Concretely, if, for instance, support programmes for the car industry are envisioned, they should be based on climate objectives. For example, transfers for R&D in emission-free vehicles could be part of the funding programme.
Funding programmes should go beyond funding only those industries in which selective funding by some countries would distort competition. Physical and digital infrastructure build-up could also be part of a funding proposal because of cross-border externalities.
Another dimension for funding programmes would be resilience regarding certain supply chain disruptions in the global supply chain outside the EU and demand shocks within the EU. Since private companies have little incentives to build up capacities that will only be used in unlikely events, there may be a need for government-sponsored markets for reserve capacities (as is already done in energy markets).
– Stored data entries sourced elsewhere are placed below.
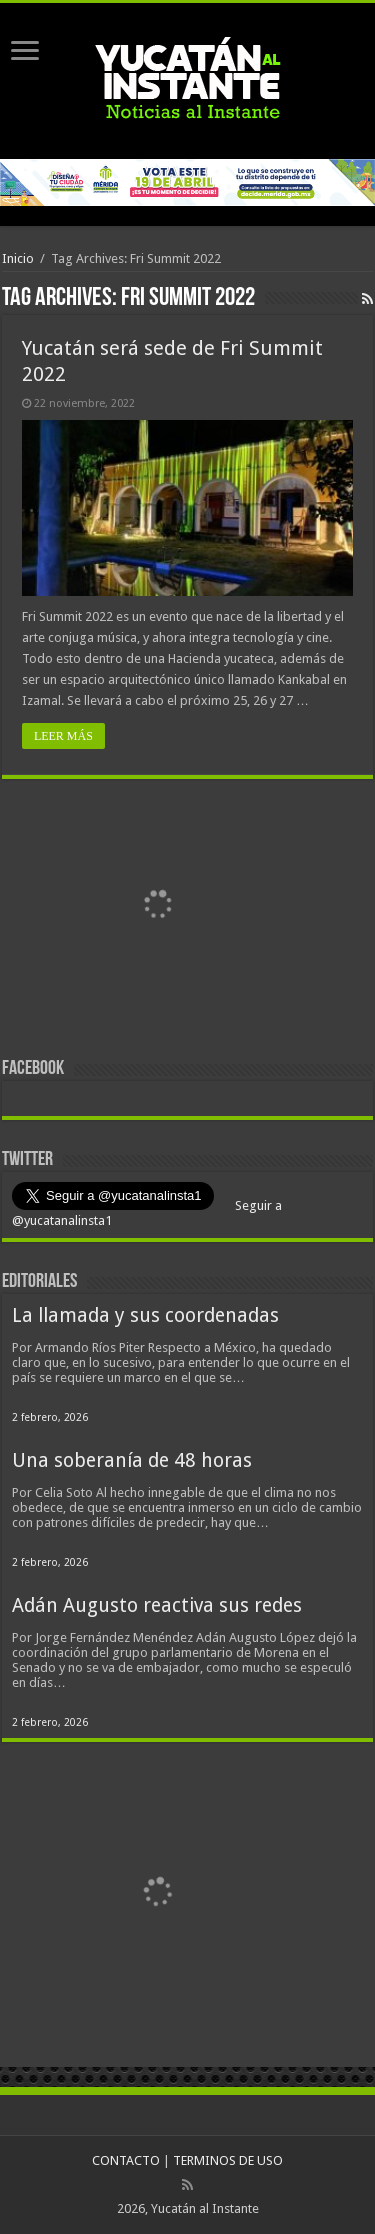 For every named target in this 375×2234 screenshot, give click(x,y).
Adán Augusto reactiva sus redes (157, 1605)
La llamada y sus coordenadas (145, 1315)
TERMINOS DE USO (228, 2160)
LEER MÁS (63, 736)
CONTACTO (126, 2160)
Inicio (18, 258)
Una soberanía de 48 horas (132, 1460)
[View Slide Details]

This may take the form of a government paying for the option to procure certain products at specified terms, whereby the party signing such a procurement contract has to regularly prove that it is able to deliver as agreed in case an emergency arises. This applies in particular, to parts of the pharmaceutical and medical equipment sectors. Such a EU-wide programme is essential to be able to respond when the EU at large faces a shock to security or health.
Infrastructure needs may be interpreted broadly. Thus, it is conceivable to have an EU programme that supports firms in the arts and culture. Such cultural offers can be considered essential for the social fabric of Europe.